Q12 –My experience of hard to reach groups . My answers to the 20 questions asked of PCC candidates

Question 12 

  1. What do you understand to be meant by the expression ‘hard-to-reach groups’?  
  2. What experience do you have of consulting with such groups?  
  3. What do you think the challenges might be?

Hard to reach groups are many and varied. They are often those with the quietest voice  and less likely to be able to stand up for themselves. Elected politicians MUST make it their business to identify these groups and stand up for them.

I spent a lot of time working with the traveller community and protected the CREDS funding as long as I could. The traveller community tend to be suspicious of “officials”. I went out with our schools liaison officer who was seen as someone that community could trust.

I had the plesure to present awards to a group of traveller women who had become Ambassadors for their communities.

Those with mental health continue to slip below the radar.
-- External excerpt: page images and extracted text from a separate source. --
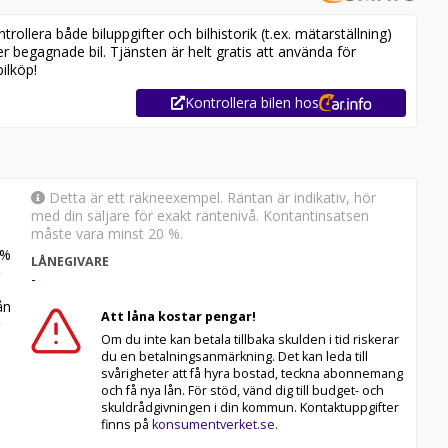
ollera både biluppgifter och bilhistorik (t.ex. mätarställning)
er begagnade bil. Tjänsten är helt gratis att använda för
ilköp!
 L200 i lager. Se våra bilar på
0
Kontrollera bilen hos
l
Detta är ett räkneexempel. Räntan är indikativ, hör
med din säljare för exakt räntenivå. Kontantinsatsen
måste vara minst 20 %.
%
LÅNEGIVARE
-
n
Att låna kostar pengar!
Om du inte kan betala tillbaka skulden i tid riskerar
du en betalningsanmärkning. Det kan leda till
svårigheter att få hyra bostad, teckna abonnemang
och få nya lån. För stöd, vänd dig till budget- och
skuldrådgivningen i din kommun. Kontaktuppgifter
ndig sinnesro under hela leasingperioden. Vi erbjuder
finns på
konsumentverket.se
.
psättningar, allt till marknadens mest konkurrenskraftiga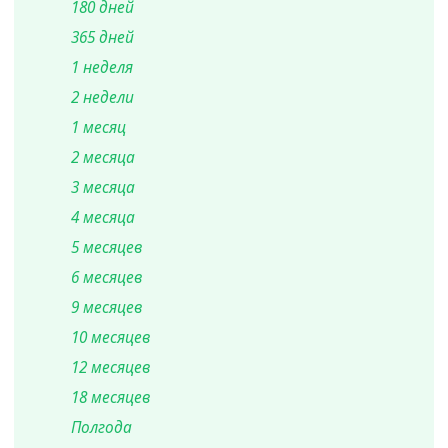
180 дней
365 дней
1 неделя
2 недели
1 месяц
2 месяца
3 месяца
4 месяца
5 месяцев
6 месяцев
9 месяцев
10 месяцев
12 месяцев
18 месяцев
Полгода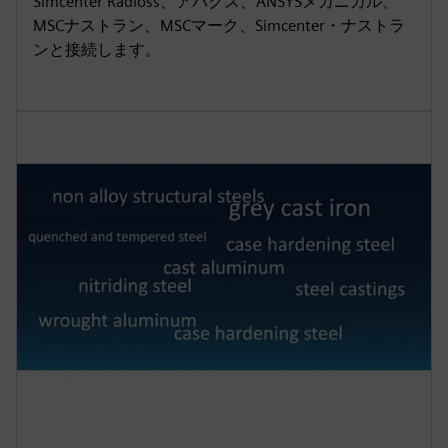
Simcenter Radioss、アバクス、ANSYSメカニカル、
MSCナストラン、MSCマーク、Simcenter・ナストラ
ンと接続します。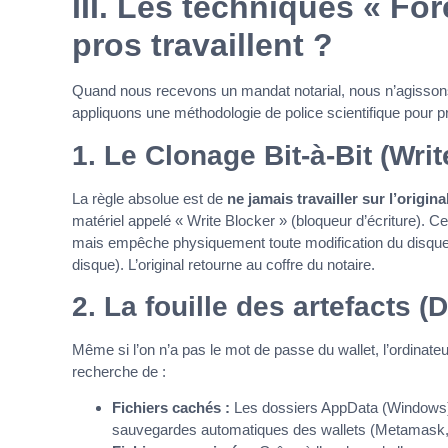
III. Les techniques « Fo
pros travaillent ?
Quand nous recevons un mandat notarial, nous n’agiss
appliquons une méthodologie de police scientifique pour pré
1. Le Clonage Bit-à-Bit (Wri
La règle absolue est de
ne jamais travailler sur l’origina
matériel appelé « Write Blocker » (bloqueur d’écriture). Ce
mais empêche physiquement toute modification du disque
disque). L’original retourne au coffre du notaire.
2. La fouille des artefacts (
Même si l’on n’a pas le mot de passe du wallet, l’ordinate
recherche de :
Fichiers cachés :
Les dossiers AppData (Windows) 
sauvegardes automatiques des wallets (Metamask,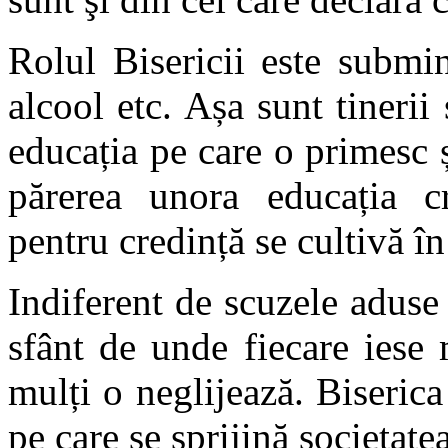
Rolul Bisericii este submin
alcool etc. Așa sunt tinerii 
educația pe care o primesc 
părerea unora educația cr
pentru credință se cultivă în
Indiferent de scuzele aduse 
sfânt de unde fiecare iese 
mulți o neglijează. Biserica
pe care se sprijină societat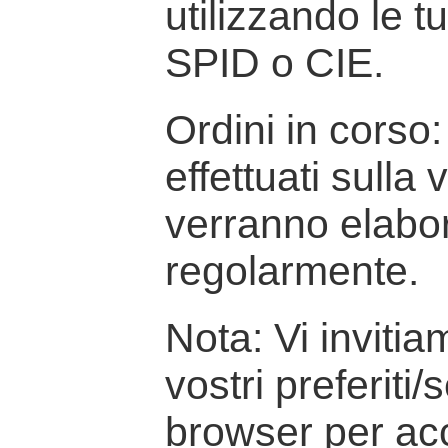
utilizzando le t
SPID o CIE.
Ordini in corso: 
effettuati sulla
verranno elabor
regolarmente.
Nota: Vi inviti
vostri preferiti/
browser per ac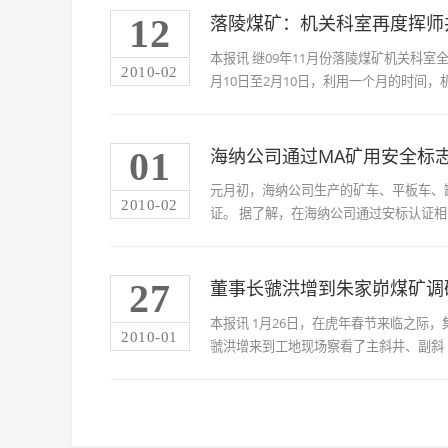
12
落陵煤矿：机关科室再度挥师
本报讯 继09年11月份落陵煤矿机关科
2010-02
月10日至2月10日，利用一个月的时间，机关
01
海纳公司通过MA矿用安全标
元月初，海纳公司生产的矿车、平板车、
2010-02
证。 据了解，在海纳公司通过安标认证相 ..
27
董事长虢洪增到朱家峁煤矿调
本报讯 1月26日，在虎年春节来临之际
2010-01
虢洪增来到工地现场察看了主斜井、副斜 ..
It is a disgrace. I will work hard to make sure that less people with mental illness end up in cells when it is medical attention they need.

But we must remember that some hard to reach groups are not easy to spot. Those that suffer domestic violence are often intelligent,  can live in middle class housing in a leafy suburb and very embarrassed to admit anything is wrong. We must do better.

I have promoted and visited  lots of groups and charities all of whom deserve help.

The challenges to  reach these groups are many. The prime one at the moment is a lack of funding. But that should not stop us being imaginative in providing mechanisms for contact.

Changes of attitude can help. It was only a few years ago  that domestic violence would be be met with the police response of “domestic”, a shrug of the shoulders and that was it.Thankfully things have moved on – but how far.